CHARLOTTESVILLE, Va. (CN) — A man who says he was pepper-sprayed, doused with urine and beaten with canes during the deadly white supremacist rally in Charlottesville, Virginia, has sued the city and state police chiefs, claiming their officers purposefully stood down during the violence.
Robert Sanchez Turner, 33, brought the federal complaint on Aug. 31 against Charlottesville, its Police Chief Al Thomas Jr., and State Police Superintendent Col. W. Steven Flaherty.
Turner claims Thomas’s denial of a stand-down order “rings hollow in front of hundreds of witnesses and victims.”
“In fact, a confidential memo dated Thursday, August 24 to city manager Maurice Jones … demanded an explanation for the ‘apparent unwillingness of officers to directly intervene during overt assaults captured in many videos,” the complaint states.
This failure to step in is “even more outrageous” Turner says, as just three days before the violence, the Department of Homeland Security issued a warning to the Charlottesville Police Department. In the warning, the DHS said that a gathering of white supremacists would most likely spark a violent clash between Nazi sympathizers and counterprotesters.
“Anarchist extremists and white supremacist extremists online are calling on supporters to be prepared for or to instigate violence at the 12 August rally,” the DHS assessment warned. News of the assessment was first reported by Politico on Aug. 29.
Turner claims police stood 10 feet from him as he was assaulted and “did absolutely nothing to stop the assault or anything to apprehend [his] known assailants.”
The City initially revoked the permit for the Unite the Right rally. Jason Kessler, a white supremacist organizer, conferred with the city and its police in the days before the deadly event. Police reportedly told Kessler they would be at Emancipation Park with barriers and a heavy police force.
But that changed in short order, Turner says. He claims police “affirmatively told Kessler that they would no longer be honoring their word and protecting the counterprotesters and the rally goers from violent conflict.”
With legal representation from the American Civil Liberties Union, Kessler sued the city and won and the permit was reinstated.
The alleged stand-down order from Thomas was spurred by the police chief’s dissatisfaction with the turn of events and a “need to prove that he was right all along,” the complaint states.
“In a deranged twist of logic, Chief Thomas, together with Colonel Flaherty issued a ‘stand down’ order for all police officers under their command to refrain from intervening, confronting, or offering any help when faced with violent hate crimes unfolding before their eyes,” Turner says in the 32-page lawsuit.

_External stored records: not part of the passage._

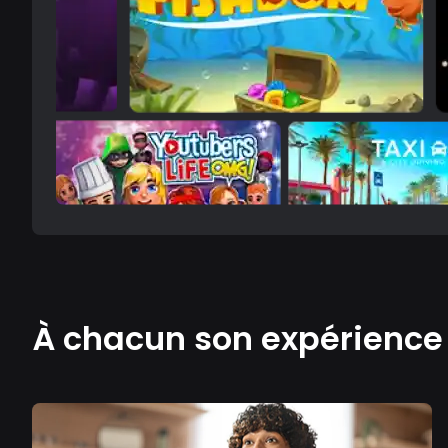
À chacun son expérienc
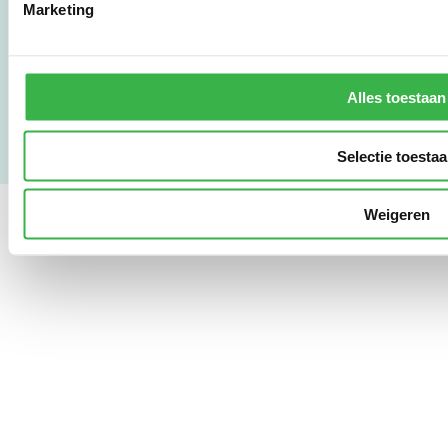
Marketing
Gebruikersvoorwaarden
Privacy & Safety
Copyright & Disclaimer
Alles toestaan
Selectie toesta
Weigeren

By standing down, officers effectively “unleashed hell on peaceful protesters and minorities expecting the police to do their jobs and protect them. Instead, the police followed orders from Chief Thomas and Colonel Flaherty,” according to the complaint.
Turner has no beef with the frontline officers, calling them “heroes” in the complaint.

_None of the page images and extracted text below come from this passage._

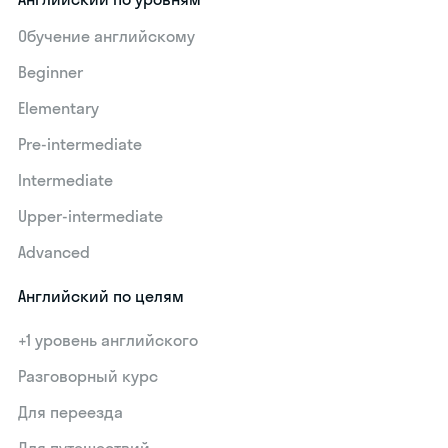
Обучение английскому
Beginner
Elementary
Pre-intermediate
Intermediate
Upper-intermediate
Advanced
Английский по целям
+1 уровень английского
Разговорный курс
Для переезда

“Heroes of this magnitude would not have stood down without being told to do so, in whatever manner that order was communicated,” he says.
Thirty-five people were injured in the Aug. 12 violence. Heather Heyer, a 31 year old paralegal, was killed by a man who drove his car through a packed square of protestors.
Alex Fields Jr., of Ohio, has been charged with second-degree murder.
Abundant video footage of the violence and testimony from hundreds of people show that “law enforcement did absolutely nothing in the face of gross, unconstitutional violence” Turner says in the complaint.
The city is still reeling more than two weeks later. Last Wednesday, Aug. 30, Mayor Mike Signer issued a statement apologizing for criticizing the police chief on Facebook in the days after the violence at Emancipation Park.
“Despite repeated requests, I was not allowed into the city’s command center [run by city staff] and was instead asked to be in the emergency operations center [where fire, rescue and other stakeholders] were monitoring,” Signer first posted online.
But a closed-door session on Aug. 30 between Singer, Thomas and City Manager Maurice Jones showed a chastened mayor, regretting that he confused operational boundaries.
“In the deeply troubling and traumatizing recent weeks, I have taken several actions as Mayor and made several communications that have been inconsistent with the collaboration required by our system of governance and that overstepped the bounds of my role as Mayor, for which I apologize to my colleagues and the people of Charlottesville,” Singer said. “These actions included an ill-advised Facebook post that impugned the reputations of [Jones and Thomas] for which I sincerely apologize.”
Turner seeks punitive damages for deliberate indifference, failure to intervene, denial of due process, supervisory liability and state-created danger.
He is represented by Jessica Sherman-Stoltz with Nexus Caridades Attorneys of Verona, Virginia.
The City of Charlottesville and its Police Department did not respond to requests for comment.